What Atheist Richard Dawkins can teach us about Christmas.

Dr. Domenic Ruso
6 min readDec 20, 2019

Whether you agree with him or not, Richard Dawkins is one of the most influential atheists of our time. His strong stance against religion coupled with his years as a respected scientist make him someone I try to learn from. This always comes as a surprise to people who know I am a Christian and a pastor. As you might imagine, I often get the question

‘Why would a pastor who believes in God read a book by an atheist?”

While I don’t have an exact answer, I often try to remind people that the humility modeled by Jesus requires his followers to try to understand other people’s perspectives even those we may disagree with. It is for that reason that I recently read Dawkin’s newest book entitled Out Growing God. Strategically, put out right before the Christmas holidays. Well played!

OUTGROWING GOD

I first heard about the book on the Joe Rogan Podcast. Rogan is a wonderful interviewer. He often probes his guests with questions that get to the heart of an issue in an age of simplistic reactions. As part of their discussion, Dawkins shared some key ideas that he develops in the book. Throughout the podcast, and his book, he makes it clear that, for him, societal progress requires people shed their foolish beliefs in God(s).

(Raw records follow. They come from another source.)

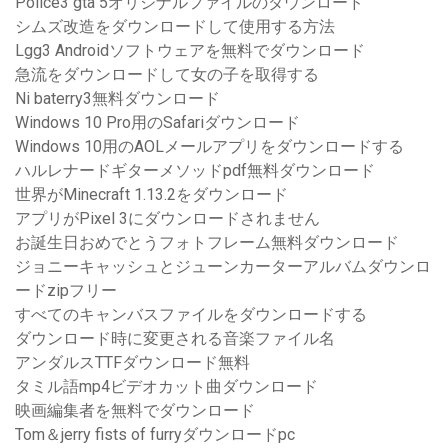
Police3 gta 5オリジナルファイルのダウンロード
シムズ改造をダウンロードして使用する方法
Lgg3 Androidソフトウェアを無料でダウンロード
急流をダウンロードして女の子を取得する
Ni baterry3無料ダウンロード
Windows 10 Pro用のSafariダウンロード
Windows 10用のAOLメールアプリをダウンロードする
ハルレナードギターメソッドpdf無料ダウンロード
世界がMinecraft 1.13.2をダウンロード
アプリがPixel 3にダウンロードされません
お誕生日おめでとうフォトフレーム無料ダウンロード
ジョニーキャッシュとジューンカーターアルバムダウンロ
ードzipフリー
すべてのキャンバスファイルをダウンロードする
ダウンロード時に変更される音楽ファイル名
アンダルスTTFダウンロード無料
タミル語mp4ビデオカット曲ダウンロード
映画編集者を無料でダウンロード
Tom＆jerry fists of furryダウンロードpc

On reading the book readers will notice that what Dawkins really means by outgrowing God is his frustration with a certain type of Christianity. More than anything, he detests those who believe that the Bible is literal and historically true. Most of part 1 of the book is about how a certain reading of the Bible develops a belief in God that is ‘unreasonable’ for him.

What Dawkins fails to mention is that questions concerning the Bible and its relationship to understanding God have in fact been raging on within Christianity for years.

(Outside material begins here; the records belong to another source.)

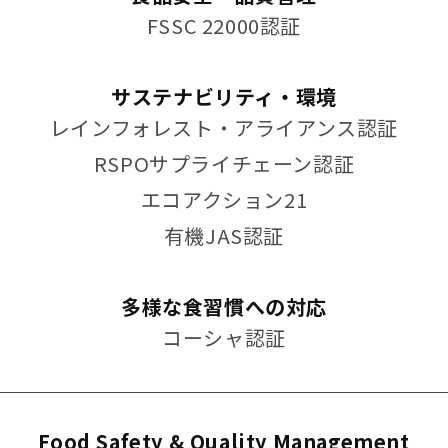
FSSC 22000認証
サステナビリティ・環境
レインフォレスト・アライアンス認証
RSPOサプライチェーン認証
エコアクション21
有機JAS認証
多様な食習慣への対応
コーシャ認証
Food Safety & Quality Management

I cannot imagine that Dawkins is unaware of this. It is unfortunate that he rarely mentions the diverse approaches used by astute scholars who grapple with how to interpret ancient texts. Furthermore, discerning how to hold to a literal reading of the Bible while embracing a deeper spiritual wisdom that transcends the text is essential to understanding Christianity.

Can I suggest that the writers of the Bible, and those who later compiled the whole Biblical canon, assumed we would figure that out.

Dawkins was confirmed in the Church of England at the age of 13. As he states, he called it quits at the age of 15. It only took him two years to ‘out grow’ a faith tradition that has been working out deep questions about God and the meaning of human existence for over 2000 years. Maybe his quick exit from the faith caused him to miss a deeper appreciation for the important theological discipline of biblical interpretation.

I can’t help but think that if he’d stuck with it a while longer he’d realize that Christmas has something to say about outgrowing God.

I. CHRISTMAS IS ABOUT OUTGROWING

Dawkins is right when he says we ought to outgrow God. Where we disagree is on how best to understand ‘outgrow’. In the Christian tradition, outgrow is best captured in the idea of maturity; we outgrow as we grow up. It never means to just reject, but to grow in our expectation to see things fulfilled.

Christmas is a wonderful time of year when everyone, Christians and Atheists alike, can practice outgrowing God as we consider our tightly reasoned beliefs about God. This experience is meant to put us in touch what that universal human desire to see love, hope, justice and peace fulfilled and made real in our lives.

The earliest biblical narratives depicted in that first Christmas

confront us with an invitation to outgrow any belief in God that doesn’t make room for a sense of awe. A spiritual type of expectation that disrupts the limits of human reason for a hope that stretches our imagination.

II. THE GIFT THAT KEEPS ON GROWING

Dawkins might be surprised to know that at Christmas the biblical stories draw us to reconsider, to outgrow, previous limits we may have put on God’s love. It is one of the reasons we still find it so difficult to forgive ourselves even after we understand that God longs to forgive us. Perhaps a reminder that just knowing something is not enough.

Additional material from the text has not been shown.